İçeriğe geçmek için "Enter"a basın

Asurî İmparatorluğu mu kuruluyor!

Orhan Miroğlu / orhanmir@hotmail.com

Millet gazetesinde yer alan habere bakalım: “Araştırmacı Yazar Doğan Bekin, tarihte Güneydoğu’dan Musul’a kadar uzanan bölgede kurulmuş olan Büyük Asur Devleti’ni yeniden canlandırmak isteyen Nasturi, Süryani ve Asurîlerin büyük çalışmalar içine girdiklerini bildirdi… Yeni bir Asurî İmparatorluğu kuracak olan halkın şu an imparatorluğun merkezi diyebileceğimiz Mardin’de sayısı nedir biliyor musunuz? Midyat’ta üç bin civarında.. Mardin’de ise 200 aile kadar… Bekin’in bu ipe sapa gelmez iddialarının ben sadece Ergenekon ve Balyoz gibi darbe planlarının klasörlerinde birer suç ve ihanet belgesi olarak kaldığını sanıyordum.
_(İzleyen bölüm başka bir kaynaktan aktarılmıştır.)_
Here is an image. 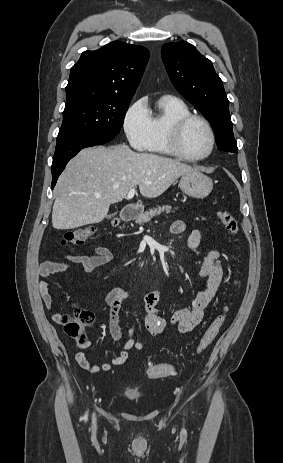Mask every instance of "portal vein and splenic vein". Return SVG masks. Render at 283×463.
<instances>
[{
	"mask_svg": "<svg viewBox=\"0 0 283 463\" xmlns=\"http://www.w3.org/2000/svg\"><path fill=\"white\" fill-rule=\"evenodd\" d=\"M135 193H136L135 188L130 189V191H129L128 194H127V199L133 198L134 195H135Z\"/></svg>",
	"mask_w": 283,
	"mask_h": 463,
	"instance_id": "portal-vein-and-splenic-vein-1",
	"label": "portal vein and splenic vein"
}]
</instances>
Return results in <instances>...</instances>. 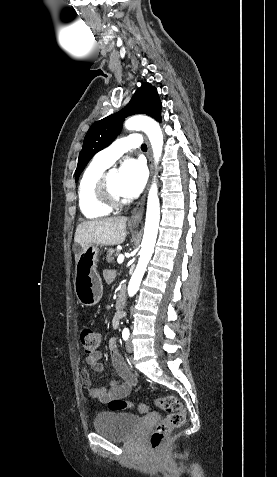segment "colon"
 <instances>
[{"mask_svg": "<svg viewBox=\"0 0 277 477\" xmlns=\"http://www.w3.org/2000/svg\"><path fill=\"white\" fill-rule=\"evenodd\" d=\"M80 342L84 354L92 355L95 353L101 343V333L91 325L85 324L80 330ZM156 404L167 413V416L160 421L153 429L150 436V445L152 449L159 450L173 429L181 427L186 420L185 410L174 395H167L157 399ZM136 407L140 413H146L148 406L145 404L135 405L124 399H113L109 402V408L113 411H122Z\"/></svg>", "mask_w": 277, "mask_h": 477, "instance_id": "obj_1", "label": "colon"}]
</instances>
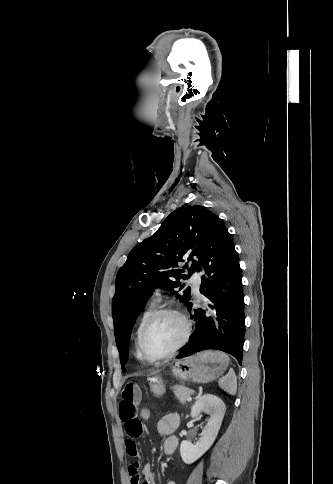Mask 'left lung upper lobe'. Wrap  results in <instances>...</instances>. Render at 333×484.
I'll return each instance as SVG.
<instances>
[{"label":"left lung upper lobe","mask_w":333,"mask_h":484,"mask_svg":"<svg viewBox=\"0 0 333 484\" xmlns=\"http://www.w3.org/2000/svg\"><path fill=\"white\" fill-rule=\"evenodd\" d=\"M217 216L199 205H183L172 212L160 228L129 253L116 276L112 299L115 339L122 366L128 355L130 332L151 292L163 288L185 304L191 298L190 288L183 289L180 279L189 278ZM183 258L192 261L180 268ZM123 372L125 369L122 367Z\"/></svg>","instance_id":"1"}]
</instances>
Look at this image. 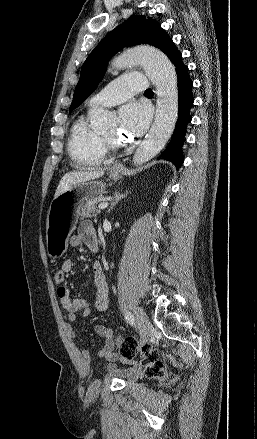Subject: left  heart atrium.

Meğer bu fikirler hâlâ tedavüldeymiş ve pazarlandığı alan da İslami bir sosyal ve siyasal alan. ( Mehmet Şevket Eygi’nin Pakraduni saçmalığından sonra, Ermeni İmparatorluğu iddiası beklerken Asuri İmparatorluğu çıktı. Allah akıl fikir versin. HYETERT)

******
Maalesef böyle bir iddia var şimdilerde. Süryaniler Türkiye’yi toprak satın alma yoluyla bir çeşit işgal edecek ve büyük bir ihtimalle(!) Mardin merkezli bir Asurî-Süryani İmparatorluğu kuracak!
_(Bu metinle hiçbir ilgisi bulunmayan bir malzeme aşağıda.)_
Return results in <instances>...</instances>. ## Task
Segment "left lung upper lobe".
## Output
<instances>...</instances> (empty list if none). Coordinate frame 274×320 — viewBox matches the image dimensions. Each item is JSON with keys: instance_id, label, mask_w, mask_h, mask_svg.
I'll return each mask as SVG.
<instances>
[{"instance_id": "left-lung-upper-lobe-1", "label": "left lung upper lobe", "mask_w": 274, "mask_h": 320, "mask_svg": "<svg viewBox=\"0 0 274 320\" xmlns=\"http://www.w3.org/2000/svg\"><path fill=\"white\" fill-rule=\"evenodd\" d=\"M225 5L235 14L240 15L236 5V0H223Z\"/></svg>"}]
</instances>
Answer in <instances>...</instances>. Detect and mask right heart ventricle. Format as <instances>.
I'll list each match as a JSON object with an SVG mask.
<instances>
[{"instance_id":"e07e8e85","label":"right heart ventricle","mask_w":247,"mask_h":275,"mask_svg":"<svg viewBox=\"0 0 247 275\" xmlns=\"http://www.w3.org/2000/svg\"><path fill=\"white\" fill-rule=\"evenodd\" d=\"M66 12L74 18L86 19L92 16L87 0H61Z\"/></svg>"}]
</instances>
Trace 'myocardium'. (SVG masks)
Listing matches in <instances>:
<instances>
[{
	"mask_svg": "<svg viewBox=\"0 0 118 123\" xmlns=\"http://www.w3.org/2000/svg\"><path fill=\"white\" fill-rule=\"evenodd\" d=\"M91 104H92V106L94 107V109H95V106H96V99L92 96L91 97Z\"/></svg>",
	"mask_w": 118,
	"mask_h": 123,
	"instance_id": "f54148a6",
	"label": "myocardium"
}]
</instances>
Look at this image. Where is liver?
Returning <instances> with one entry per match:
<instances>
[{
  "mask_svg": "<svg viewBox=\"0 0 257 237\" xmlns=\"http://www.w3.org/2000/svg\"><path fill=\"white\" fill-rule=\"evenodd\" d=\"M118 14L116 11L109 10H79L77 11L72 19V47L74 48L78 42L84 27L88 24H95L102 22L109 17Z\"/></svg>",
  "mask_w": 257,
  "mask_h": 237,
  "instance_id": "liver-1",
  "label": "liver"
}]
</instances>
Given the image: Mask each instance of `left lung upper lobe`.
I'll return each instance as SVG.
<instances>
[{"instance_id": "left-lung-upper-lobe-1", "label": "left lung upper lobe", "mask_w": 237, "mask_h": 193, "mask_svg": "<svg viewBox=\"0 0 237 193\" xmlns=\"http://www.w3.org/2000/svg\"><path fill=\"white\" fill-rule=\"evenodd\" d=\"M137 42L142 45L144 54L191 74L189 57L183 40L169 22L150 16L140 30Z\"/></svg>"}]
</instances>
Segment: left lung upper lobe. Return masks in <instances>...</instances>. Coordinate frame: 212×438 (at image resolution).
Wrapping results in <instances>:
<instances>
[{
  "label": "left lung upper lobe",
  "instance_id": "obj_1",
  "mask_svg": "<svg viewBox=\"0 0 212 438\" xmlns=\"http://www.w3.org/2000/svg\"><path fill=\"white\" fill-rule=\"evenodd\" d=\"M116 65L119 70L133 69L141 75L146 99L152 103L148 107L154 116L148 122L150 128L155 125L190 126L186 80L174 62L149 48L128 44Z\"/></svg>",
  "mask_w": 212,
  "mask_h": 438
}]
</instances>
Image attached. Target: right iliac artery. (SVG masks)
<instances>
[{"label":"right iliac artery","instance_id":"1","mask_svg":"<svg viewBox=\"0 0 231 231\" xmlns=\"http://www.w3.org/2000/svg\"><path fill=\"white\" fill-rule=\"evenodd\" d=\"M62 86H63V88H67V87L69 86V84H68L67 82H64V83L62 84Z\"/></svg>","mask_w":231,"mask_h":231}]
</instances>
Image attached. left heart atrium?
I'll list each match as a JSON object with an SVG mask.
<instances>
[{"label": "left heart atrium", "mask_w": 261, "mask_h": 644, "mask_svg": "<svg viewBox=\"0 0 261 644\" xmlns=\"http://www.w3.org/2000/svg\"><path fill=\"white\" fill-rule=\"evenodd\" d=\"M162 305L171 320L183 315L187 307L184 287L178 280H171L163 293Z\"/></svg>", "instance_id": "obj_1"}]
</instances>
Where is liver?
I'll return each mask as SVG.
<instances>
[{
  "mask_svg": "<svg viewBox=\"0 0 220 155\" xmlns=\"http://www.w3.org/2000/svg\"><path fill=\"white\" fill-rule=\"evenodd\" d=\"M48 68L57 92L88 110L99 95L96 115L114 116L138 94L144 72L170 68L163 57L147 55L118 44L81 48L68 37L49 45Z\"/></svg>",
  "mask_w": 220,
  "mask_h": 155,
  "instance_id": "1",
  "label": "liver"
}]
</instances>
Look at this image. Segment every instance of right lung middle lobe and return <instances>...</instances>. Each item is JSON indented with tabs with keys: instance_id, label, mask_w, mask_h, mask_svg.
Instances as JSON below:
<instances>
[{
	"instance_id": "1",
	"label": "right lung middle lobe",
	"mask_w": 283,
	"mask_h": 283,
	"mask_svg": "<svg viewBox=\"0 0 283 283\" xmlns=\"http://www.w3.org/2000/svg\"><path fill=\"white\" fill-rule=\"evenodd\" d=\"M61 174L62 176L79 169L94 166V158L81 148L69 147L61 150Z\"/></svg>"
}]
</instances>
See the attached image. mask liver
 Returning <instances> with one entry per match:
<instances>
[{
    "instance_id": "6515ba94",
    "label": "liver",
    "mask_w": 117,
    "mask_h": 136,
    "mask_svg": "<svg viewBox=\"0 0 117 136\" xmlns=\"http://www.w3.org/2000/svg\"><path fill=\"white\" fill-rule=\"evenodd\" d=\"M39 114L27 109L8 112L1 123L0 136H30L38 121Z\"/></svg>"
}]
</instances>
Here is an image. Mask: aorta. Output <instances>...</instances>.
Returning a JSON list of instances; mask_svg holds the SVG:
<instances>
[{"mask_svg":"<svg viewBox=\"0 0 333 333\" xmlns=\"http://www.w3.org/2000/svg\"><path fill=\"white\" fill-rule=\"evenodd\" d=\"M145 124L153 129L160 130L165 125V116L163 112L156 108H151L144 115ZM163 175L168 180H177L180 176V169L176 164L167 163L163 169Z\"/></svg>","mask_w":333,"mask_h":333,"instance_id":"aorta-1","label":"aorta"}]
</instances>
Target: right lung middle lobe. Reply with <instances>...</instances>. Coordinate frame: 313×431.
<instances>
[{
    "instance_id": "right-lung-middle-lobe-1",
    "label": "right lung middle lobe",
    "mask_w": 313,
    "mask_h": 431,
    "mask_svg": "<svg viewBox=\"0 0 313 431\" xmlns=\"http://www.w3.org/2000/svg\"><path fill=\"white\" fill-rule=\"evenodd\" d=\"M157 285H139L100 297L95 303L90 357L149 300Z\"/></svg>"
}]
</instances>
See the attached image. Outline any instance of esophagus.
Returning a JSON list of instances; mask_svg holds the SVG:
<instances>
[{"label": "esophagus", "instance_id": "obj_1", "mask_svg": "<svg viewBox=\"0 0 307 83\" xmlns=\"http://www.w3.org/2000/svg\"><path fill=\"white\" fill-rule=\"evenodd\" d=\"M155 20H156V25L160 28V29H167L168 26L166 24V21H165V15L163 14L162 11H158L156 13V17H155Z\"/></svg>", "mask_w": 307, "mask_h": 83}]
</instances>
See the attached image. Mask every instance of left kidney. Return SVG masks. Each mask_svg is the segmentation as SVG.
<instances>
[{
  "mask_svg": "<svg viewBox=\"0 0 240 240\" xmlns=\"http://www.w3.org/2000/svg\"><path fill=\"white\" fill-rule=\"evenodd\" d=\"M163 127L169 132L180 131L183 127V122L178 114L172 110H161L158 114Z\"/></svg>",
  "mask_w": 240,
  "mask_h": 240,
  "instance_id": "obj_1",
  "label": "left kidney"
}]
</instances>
İddianın sahibi SP GİK üyesi Doğan Bekin. İddiaya geleceğim ama önce Süryaniler için birkaç söz.
Midyat’ta yer alan Mor Gabriel Manastırı için açılan dava olmasaydı, muhtemelen bu ülkede Süryani diye bir halkın olduğunun farkına bile varmayacaktık.
Mor Gabriel Manastırı’nın üstünde yer aldığı toprakların bir kısmının işgal edildiği iddiasıyla açılan ve yerel mahkemede görülen bir “arazi davası” etrafında yürütülen tartışmalar Türkiye’nin azınlıklar ve Lozan sözkonusu olduğunda, şimdiye kadar üstü örtülmüş, halktan gizlenmiş, Ermeni meselesinin yanı sıra, bir de Süryani meselesi diye bir meselesi olduğunu ortaya çıkardı ve o tarihten sonra da cin şişeden çıktı. Süryanileri burada ve Avrupa’nın çeşitli ülkelerinde daha fazla duymaya başladık.
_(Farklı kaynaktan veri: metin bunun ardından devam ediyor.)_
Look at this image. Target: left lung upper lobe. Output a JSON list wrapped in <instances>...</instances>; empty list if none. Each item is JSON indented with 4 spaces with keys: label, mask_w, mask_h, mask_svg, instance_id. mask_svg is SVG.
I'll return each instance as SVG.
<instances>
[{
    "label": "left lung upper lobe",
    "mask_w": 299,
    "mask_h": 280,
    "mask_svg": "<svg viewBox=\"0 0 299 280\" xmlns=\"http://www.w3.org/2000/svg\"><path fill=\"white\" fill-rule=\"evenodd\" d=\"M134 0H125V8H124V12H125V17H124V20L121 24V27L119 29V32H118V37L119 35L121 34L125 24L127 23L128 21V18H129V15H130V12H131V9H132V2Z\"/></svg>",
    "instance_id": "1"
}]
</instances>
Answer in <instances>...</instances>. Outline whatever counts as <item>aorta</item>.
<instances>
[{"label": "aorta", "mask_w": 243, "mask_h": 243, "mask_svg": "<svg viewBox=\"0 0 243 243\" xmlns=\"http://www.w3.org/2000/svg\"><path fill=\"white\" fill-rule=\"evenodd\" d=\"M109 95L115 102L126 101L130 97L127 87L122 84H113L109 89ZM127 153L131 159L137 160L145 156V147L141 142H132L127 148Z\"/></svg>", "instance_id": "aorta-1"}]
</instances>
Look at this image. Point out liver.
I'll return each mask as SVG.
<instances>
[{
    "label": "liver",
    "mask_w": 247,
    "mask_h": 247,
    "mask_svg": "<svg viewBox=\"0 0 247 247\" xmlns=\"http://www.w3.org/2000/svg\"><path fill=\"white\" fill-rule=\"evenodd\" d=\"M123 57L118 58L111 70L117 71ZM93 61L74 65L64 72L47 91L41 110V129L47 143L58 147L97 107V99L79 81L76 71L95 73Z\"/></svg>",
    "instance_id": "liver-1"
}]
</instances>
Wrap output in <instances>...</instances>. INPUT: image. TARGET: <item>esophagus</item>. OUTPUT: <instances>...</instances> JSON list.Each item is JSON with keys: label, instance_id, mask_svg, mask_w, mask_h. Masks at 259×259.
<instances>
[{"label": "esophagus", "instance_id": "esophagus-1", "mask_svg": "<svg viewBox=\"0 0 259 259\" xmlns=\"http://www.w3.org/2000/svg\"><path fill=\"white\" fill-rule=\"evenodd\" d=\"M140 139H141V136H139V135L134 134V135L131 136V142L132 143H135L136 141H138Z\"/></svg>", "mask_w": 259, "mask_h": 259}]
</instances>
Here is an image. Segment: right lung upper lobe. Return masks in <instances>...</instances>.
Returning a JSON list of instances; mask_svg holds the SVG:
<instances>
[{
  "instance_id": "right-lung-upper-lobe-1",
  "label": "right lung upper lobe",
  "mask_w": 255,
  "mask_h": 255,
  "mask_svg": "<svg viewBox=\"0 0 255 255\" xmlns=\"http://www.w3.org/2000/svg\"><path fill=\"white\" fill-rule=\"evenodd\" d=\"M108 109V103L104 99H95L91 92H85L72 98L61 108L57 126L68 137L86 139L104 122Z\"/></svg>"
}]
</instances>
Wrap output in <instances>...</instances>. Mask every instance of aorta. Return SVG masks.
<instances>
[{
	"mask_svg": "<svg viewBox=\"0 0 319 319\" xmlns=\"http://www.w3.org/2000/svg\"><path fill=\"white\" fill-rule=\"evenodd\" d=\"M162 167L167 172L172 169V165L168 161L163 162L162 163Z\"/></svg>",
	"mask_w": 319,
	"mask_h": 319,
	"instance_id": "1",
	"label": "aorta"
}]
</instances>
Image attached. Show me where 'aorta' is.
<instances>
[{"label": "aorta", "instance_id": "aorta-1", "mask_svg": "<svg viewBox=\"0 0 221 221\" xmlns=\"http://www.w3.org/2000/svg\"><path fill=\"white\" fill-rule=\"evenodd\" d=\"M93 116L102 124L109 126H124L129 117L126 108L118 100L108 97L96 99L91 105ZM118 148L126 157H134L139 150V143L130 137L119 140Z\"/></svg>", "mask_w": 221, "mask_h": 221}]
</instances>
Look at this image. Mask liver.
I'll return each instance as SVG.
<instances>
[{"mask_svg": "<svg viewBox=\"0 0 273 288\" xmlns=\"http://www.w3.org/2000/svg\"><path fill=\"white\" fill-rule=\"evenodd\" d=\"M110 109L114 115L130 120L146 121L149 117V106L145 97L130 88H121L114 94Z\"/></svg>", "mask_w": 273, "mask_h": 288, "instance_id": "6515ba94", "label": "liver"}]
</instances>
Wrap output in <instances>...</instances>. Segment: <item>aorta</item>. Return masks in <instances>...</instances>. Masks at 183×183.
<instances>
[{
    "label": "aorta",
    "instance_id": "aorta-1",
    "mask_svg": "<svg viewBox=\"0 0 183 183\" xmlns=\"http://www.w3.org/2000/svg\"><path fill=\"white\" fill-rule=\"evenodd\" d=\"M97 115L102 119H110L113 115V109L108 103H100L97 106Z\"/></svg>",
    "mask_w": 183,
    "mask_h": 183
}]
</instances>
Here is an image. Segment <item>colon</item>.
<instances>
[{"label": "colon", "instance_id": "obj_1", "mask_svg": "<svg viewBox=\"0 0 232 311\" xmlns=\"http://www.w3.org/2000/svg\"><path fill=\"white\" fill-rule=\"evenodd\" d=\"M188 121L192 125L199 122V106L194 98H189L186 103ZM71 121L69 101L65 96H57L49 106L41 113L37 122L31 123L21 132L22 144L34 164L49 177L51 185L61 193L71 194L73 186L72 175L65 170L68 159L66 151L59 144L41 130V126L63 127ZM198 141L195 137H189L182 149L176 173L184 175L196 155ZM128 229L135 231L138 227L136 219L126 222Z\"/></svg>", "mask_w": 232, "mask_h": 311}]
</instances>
Yüzyıl boyunca görmezlikten gelinen bir halkı biraz da mahcubiyet içinde keşfetmek gibi bir şeydi yaşadığımız.
1915’te Süryanilerin başına gelenleri az çok bilenlerdenim. Çünkü bu trajedinin merkezinde Midyat yer alıyor ve ben de Midyatlıyım. Bu halkın azaldıkça azalan bir halk olduğunu, 1915 ve sonrasında zulüm gördüğünü ve katliamlara uğradığını biliyorum. Üç yıl önce Süryani dostlarımın misafiri olarak İsveç’e gittiğimde onların hikâyesini bir kitapla anlatabilecek kadar çok şey öğrenmiştim. Nitekim öyle de oldu, benimle paylaşılan anılar, özel hikâyeler, 1915’ten başlayıp Avrupa’ya uzanan bir anlatıya, bir kitaba dönüştü ve Affet Bizi Marin adıyla yayımlandı.
Süryani halkın macerası devam ediyor.
Yurtdışında yayın yapan televizyonları, giderek güçlenen bir medyaları, tarih araştırmaları yapan kurumları var. Türkiye’nin geçmişle yüzleşme sürecinden bir hayli etkilenmiş görünüyorlar ve bundan daha doğal bir şey olamaz.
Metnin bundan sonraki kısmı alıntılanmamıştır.